Friday, November 26, 2004

The Puritan Origins of the American Self
Sacvan Bercovitch


I’m not nearly done with Bercovitch’s book, but I think I need to stop and consider his ideas for a bit before I continue reading; it’s a very difficult book. I read Paul Reuben’s website just now – not Pee Wee Herman, but an amazing English Professor at California State U, who has probably the most extensive website I have ever seen about American literature. A Google search in a quest for some study questions that might help me understand Bercovitch a little better took me to Reuben’s Calvinist acronym, TULIP, which I remember vaguely from Christian Reformed junior high.

Here’s what Reuben’s website says (verbatim):

1. Total Depravity - through Adam and Eve's fall, every person is born sinful - concept of Original Sin.
2. Unconditional Election - God "saves" those he wishes - only a few are selected for salvation - concept of predestination.
3. Limited Atonement - Jesus died for the chosen only, not for everyone.
4. Irresistible Grace - God's grace is freely given, it cannot be earned or denied. Grace is defined as the saving and transfiguring power of God.
5. Perseverance of the "saints" - those elected by God have full power to interpret the will of God, and to live uprightly. If anyone rejects grace after feeling its power in his life, he will be going against the will of God - something impossible in Puritanism.
[from: Reuben, Paul P. "Chapter 1: Early American Literature to1700 - A Brief Introduction." PAL: Perspectives in American Literature- A Research and Reference Guide. WWW URL: www.csustan.edu/english/reuben/pal/chap1/1intro.html. (26 Nov. 2004). ]

So I think it will help to know this. First, each person is axiomatically born into sin. I must comment here that Eve here seems perfunctory, particularly if we think of her in the context of Lewis’s book—there isn’t any mention of an Eve in his world. But I digress. Anyway, to begin with the assumption that all of us are sinful is to begin with a view of humanity that makes an expectation for the worse.

The second on the TULIP list is another grim thought, and it’s one that doesn’t match well with the 20th century big-city God we’re sold: this one says that not everyone may be redeemed—just the ones that God predestined in the first place.
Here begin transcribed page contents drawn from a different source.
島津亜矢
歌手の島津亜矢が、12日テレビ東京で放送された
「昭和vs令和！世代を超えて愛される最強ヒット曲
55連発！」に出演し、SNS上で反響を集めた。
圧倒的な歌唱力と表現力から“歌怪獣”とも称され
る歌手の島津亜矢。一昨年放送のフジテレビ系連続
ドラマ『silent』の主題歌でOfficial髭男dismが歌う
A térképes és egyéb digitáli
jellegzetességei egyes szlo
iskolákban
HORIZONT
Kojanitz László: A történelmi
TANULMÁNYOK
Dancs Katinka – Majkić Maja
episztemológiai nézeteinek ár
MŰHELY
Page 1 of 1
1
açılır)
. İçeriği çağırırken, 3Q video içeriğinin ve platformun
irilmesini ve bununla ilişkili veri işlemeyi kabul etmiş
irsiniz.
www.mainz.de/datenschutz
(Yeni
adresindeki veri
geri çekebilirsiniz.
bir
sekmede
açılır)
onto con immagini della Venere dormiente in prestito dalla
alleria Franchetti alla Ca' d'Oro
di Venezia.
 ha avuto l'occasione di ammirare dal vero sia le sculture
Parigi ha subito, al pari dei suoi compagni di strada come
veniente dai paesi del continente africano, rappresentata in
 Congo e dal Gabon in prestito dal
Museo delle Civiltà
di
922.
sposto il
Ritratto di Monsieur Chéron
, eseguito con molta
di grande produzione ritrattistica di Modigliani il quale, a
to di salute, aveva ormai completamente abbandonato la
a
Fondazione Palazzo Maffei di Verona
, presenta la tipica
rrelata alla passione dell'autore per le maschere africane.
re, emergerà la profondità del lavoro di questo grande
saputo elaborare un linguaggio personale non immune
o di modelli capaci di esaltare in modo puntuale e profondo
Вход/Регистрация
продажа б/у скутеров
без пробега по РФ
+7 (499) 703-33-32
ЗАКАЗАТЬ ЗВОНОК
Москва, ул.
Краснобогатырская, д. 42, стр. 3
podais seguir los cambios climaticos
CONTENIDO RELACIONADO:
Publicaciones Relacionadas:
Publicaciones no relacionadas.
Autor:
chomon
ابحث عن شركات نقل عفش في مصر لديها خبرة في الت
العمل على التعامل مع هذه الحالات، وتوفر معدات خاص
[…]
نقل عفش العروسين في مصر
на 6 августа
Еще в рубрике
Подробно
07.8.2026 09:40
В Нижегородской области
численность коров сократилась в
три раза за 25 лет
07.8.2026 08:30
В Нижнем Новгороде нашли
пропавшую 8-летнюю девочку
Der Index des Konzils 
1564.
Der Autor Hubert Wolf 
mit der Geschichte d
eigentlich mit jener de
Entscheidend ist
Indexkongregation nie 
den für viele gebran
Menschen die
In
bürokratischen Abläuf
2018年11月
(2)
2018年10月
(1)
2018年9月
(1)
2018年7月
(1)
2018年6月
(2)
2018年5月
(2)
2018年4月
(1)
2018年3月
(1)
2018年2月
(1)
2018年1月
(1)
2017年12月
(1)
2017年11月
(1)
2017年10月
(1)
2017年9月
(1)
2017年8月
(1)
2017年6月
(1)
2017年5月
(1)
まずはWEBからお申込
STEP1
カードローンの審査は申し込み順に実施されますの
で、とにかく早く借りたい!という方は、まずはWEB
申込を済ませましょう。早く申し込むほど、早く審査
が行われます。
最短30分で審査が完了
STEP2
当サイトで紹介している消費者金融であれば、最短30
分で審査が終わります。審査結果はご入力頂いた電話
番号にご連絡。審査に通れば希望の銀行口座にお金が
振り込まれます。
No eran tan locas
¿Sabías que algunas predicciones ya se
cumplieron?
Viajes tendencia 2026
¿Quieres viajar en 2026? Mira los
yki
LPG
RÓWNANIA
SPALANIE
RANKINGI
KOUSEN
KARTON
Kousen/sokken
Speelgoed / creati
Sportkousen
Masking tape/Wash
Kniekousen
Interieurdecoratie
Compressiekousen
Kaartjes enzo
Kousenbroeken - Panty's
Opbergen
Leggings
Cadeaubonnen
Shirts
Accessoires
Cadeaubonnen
Having attended a Calvinist school, I’m acquainted with this doctrine, and I remember my distaste for it even then. If it’s all mapped out for us, then what’s the point in making an effort to do well or improve one’s life now? If I’m banished to Hell for all eternity, why not make a party of it here on earth, in other words? This seemed like an awfully foolish doctrine to invent, to my mind. It almost guarantees anarchy on the part of 2/3 of the parishioners.

The principle of limited atonement goes along with that one before, and it is particularly disturbing to anyone who believes in another doctrine, the much more appealing promise in the book of John, 3:16, where it promises that “God so loved the world, that he gave his only begotten Son, that whosoever believeth in him should not perish, but have everlasting life.” I took it always to mean that the “whosoever believeth in him” part meant anybody and not just the chosen ones.

The Calvinists got it right, though with the idea of irresistible grace, which is just that we don’t get to choose grace and we might not understand why it seems to be given or not given in certain cases. Dante deals with this so well in the Divine Comedy. We see characters in Purgatorio and Paradiso who might not have been expected to wind up there otherwise, but their winding up in a better place is the result of God’s immeasurable and probably incomprehensible grace. We can’t fathom it.

Finally, this idea of the “perseverance of the saints" means that God picks certain souls to interpret his will and live as exemplars; anyone who rejects the power to live like a saint, though, is “going against the will of God,” which is forbidden in Puritanism.

I thought these ideas were important to consider when I think about Bercovitch’s book because they would help me to think about the ideas behind Puritanism that remains in our modern society. If Bercovitch believes that American culture still exhibits characteristics of Puritanism today, then I have to be able to quantify just exactly what Puritanism would look like today.